We also stayed the the
King Edward River campground, which was lovely and in fact my favourite
camp site of the whole trip. So nice, that after spending three or four days there, we called in for an overnight on the return from
Kalumburu. We also looked at the Aboriginal
Rock painting sites, one of which is very near the
river crossing, and the other a few kilometres west of the
campground.
Mitchell Falls was an all day trip; we packed up the camping gear planning to overnight at the falls
parking area camp ground, leaving the caravan at the KE River
campground. Most people were leaving their campers at the
campground to visit the falls as the road has a reputation of being badly corrugated, and is narrow for the last few kilometres which creates problems when vehicles need to pass in either direction even without trailers. At least one of the dips is rather sharp and can damage larger caravans.
We left
camp around 8 am which in hind sight was an hour too late. I got rather overheated on the walk from the car park/helipad to the falls, although cooling off underneath Little Merten Falls near the start helped. We hoped to take the slightly longer 'mudcrab' helicopter flight on for the return, but as it cost the same for two as for four, we hoped to get someone to share but this didn't eventuate so we just had the six minute 'taxi' back to the helipad.
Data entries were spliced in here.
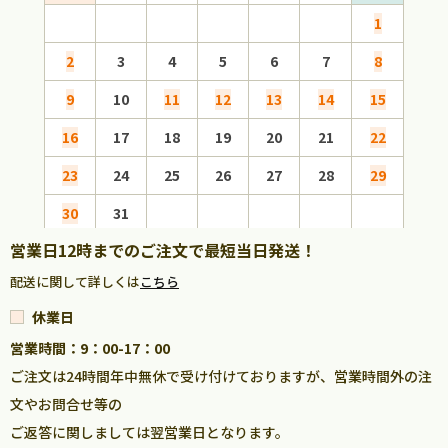
1
2
3
4
5
6
7
8
6
9
10
11
12
13
14
15
13
16
17
18
19
20
21
22
20
23
24
25
26
27
28
29
27
30
31
営業日12時までのご注文で最短当日発送！
配送に関して詳しくは
こちら
休業日
営業時間：9：00-17：00
ご注文は24時間年中無休で受け付けておりますが、営業時間外の注
文やお問合せ等の
ご返答に関しましては翌営業日となります。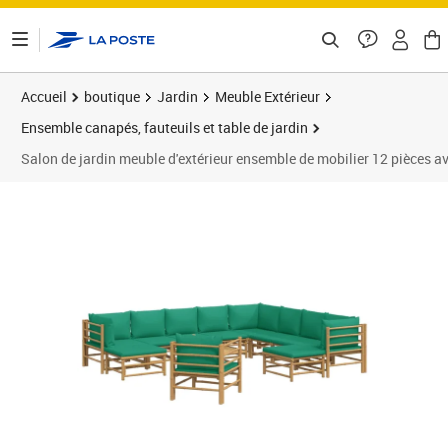
ontenu de la page
Accueil
boutique
Jardin
Meuble Extérieur
Ensemble canapés, fauteuils et table de jardin
Salon de jardin meuble d'extérieur ensemble de mobilier 12 pièces
Prix barré 1481,95 €
Prix 1 381,95€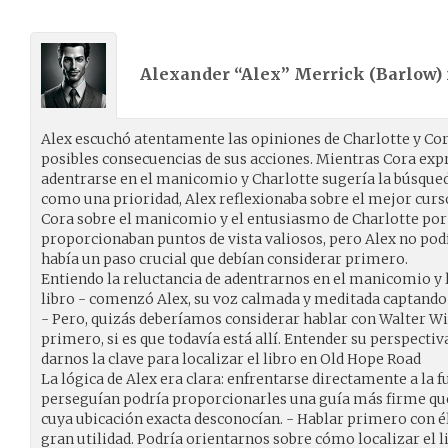
Alexander “Alex” Merrick (
Barlow
)
Alex escuchó atentamente las opiniones de Charlotte y Cor
posibles consecuencias de sus acciones. Mientras Cora exp
adentrarse en el manicomio y Charlotte sugería la búsqued
como una prioridad, Alex reflexionaba sobre el mejor curso
Cora sobre el manicomio y el entusiasmo de Charlotte por 
proporcionaban puntos de vista valiosos, pero Alex no podí
había un paso crucial que debían considerar primero.
Entiendo la reluctancia de adentrarnos en el manicomio y 
libro - comenzó Alex, su voz calmada y meditada captando
- Pero, quizás deberíamos considerar hablar con Walter 
primero, si es que todavía está allí. Entender su perspectiv
darnos la clave para localizar el libro en Old Hope Road
La lógica de Alex era clara: enfrentarse directamente a la 
perseguían podría proporcionarles una guía más firme que
cuya ubicación exacta desconocían. - Hablar primero con él,
gran utilidad. Podría orientarnos sobre cómo localizar el 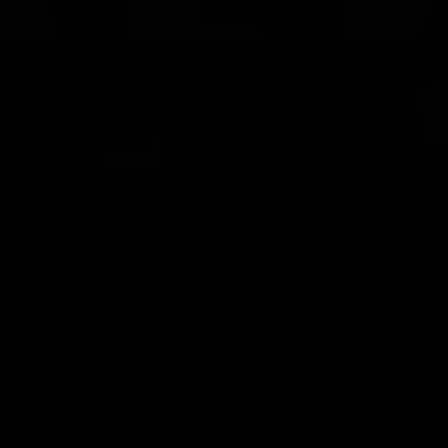
Online Marketing Strategie
#1 Online Marketing Agentur,
Verona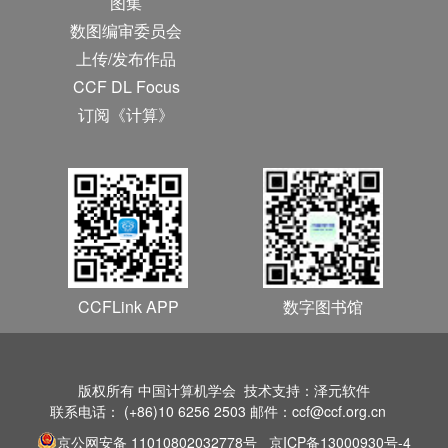
图集
数图编审委员会
上传/发布作品
CCF DL Focus
订阅《计算》
CCFLink APP
数字图书馆
版权所有 中国计算机学会 技术支持：泽元软件
联系电话： (+86)10 6256 2503 邮件：ccf@ccf.org.cn
京公网安备 11010802032778号
京ICP备13000930号-4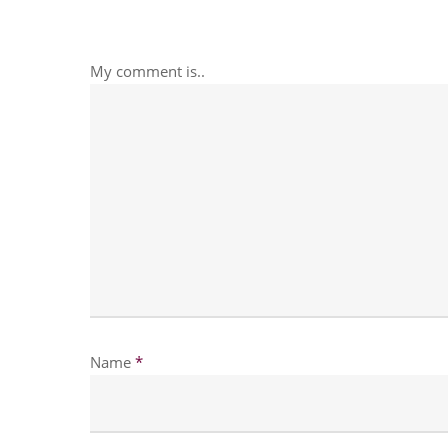
My comment is..
Name
*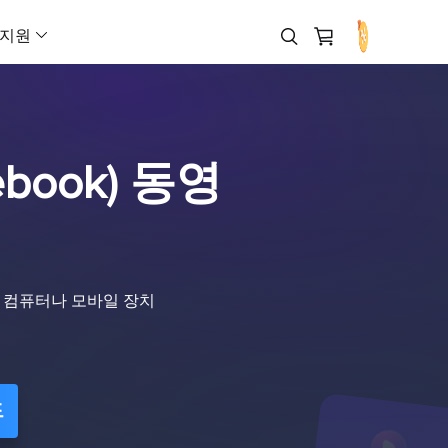
지원
 다운로더
제휴 프로그램 (Affiliate)
AI 제품 영상 생성기
페이스북 광고 제작기
AI 비디오 생성기
AI 아바타 생성기
고객지원 센터
Veo 3.1
해로(Hailuo) 02
무료로 다운로드
높은 수수료 수익 기회
AI UGC 영상 생성기
인스타그램 광고 제작기
텍스트를 비디오로 (Text to Vide
AI 말하는 얼굴 영상
Veo 3
해로(Hailuo) 2.3
book) 동영
라인
리셀러 (Reseller)
다운로드
마케팅 영상 제작기
틱톡 광고 크리에이터
레퍼런스 기반 비디오 생성
AI 대변인 영상 제작
작을 위한 AI 워크플로우
EaseUS 리셀러 프로그램 참여
설치 프로그램 다운로드
Sora 2 Pro
클링(Kling) 3.0
이커머스 영상 제작기
유튜브 광고 제작기
프레임을 비디오로
Sora 2
클링(Kling) 2.6
아웃소싱 서비스
채팅 상담
아바타 광고
링크드인 광고 제작기
비디오 확장 (Video Extender)
비디오 광고로 즉시 전환
OEM 및 아웃소싱 서비스
Wan 2.5
클링(Kling) O1
상을 컴퓨터나 모바일 장치
광고 클론
스냅챗 광고 제작기
이미지를 비디오로 (Image to Vi
광고
구매 전 문의
Wan 2.6
Grok Imagine 비디
어 영상 광고 제작
판매 담당자와 채팅 상담
URL을 비디오로 (URL to Video)
Vidu Q3
Seedance 2.0
으로 아이디어를 현실로
드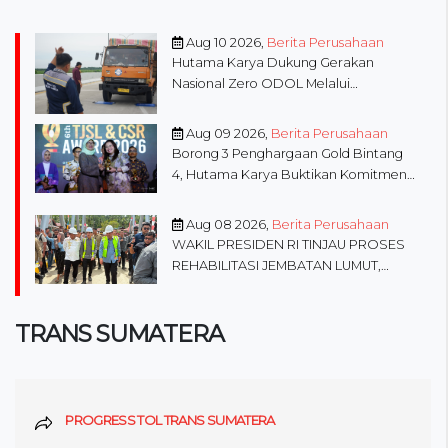
Aug 10 2026,
Berita Perusahaan
Hutama Karya Dukung Gerakan
Nasional Zero ODOL Melalui
Kampanye Selamat Sampai Tujuan
(SETUJU)
Aug 09 2026,
Berita Perusahaan
Borong 3 Penghargaan Gold Bintang
4, Hutama Karya Buktikan Komitmen
pada TJSL & CSR Award BUMN Track
2026
Aug 08 2026,
Berita Perusahaan
WAKIL PRESIDEN RI TINJAU PROSES
REHABILITASI JEMBATAN LUMUT,
DORONG PENGUATAN
KONEKTIVITAS DI ACEH
TRANS SUMATERA
PROGRESS TOL TRANS SUMATERA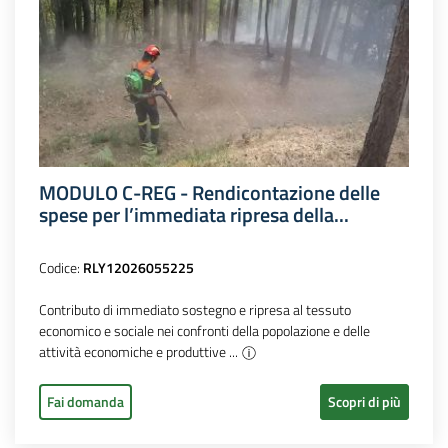
MODULO C-REG - Rendicontazione delle
spese per l’immediata ripresa della...
Codice:
RLY12026055225
Contributo di immediato sostegno e ripresa al tessuto
economico e sociale nei confronti della popolazione e delle
attività economiche e produttive ...
Fai domanda
Scopri di più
The 'taxi' flight is charged at the same rate per person regardless of how many passengers. They do a few loops over the falls as the chopper rises. We had booked the latest return chopper (allowing for 'mudcrab') which was around 4.30 pm. This gave us time to swim above the main falls and cool down on arrival, have our picnic lunch with friends from the
campground, walk around to vantage points to photograph the falls, and swim and cool down again before meeting our chopper taxi. I welcomed the flight back rather than walk back again. We decided we still had enough daylight to return to our caravan at dusk without needing to overnight there. It was still a full on and tiring day.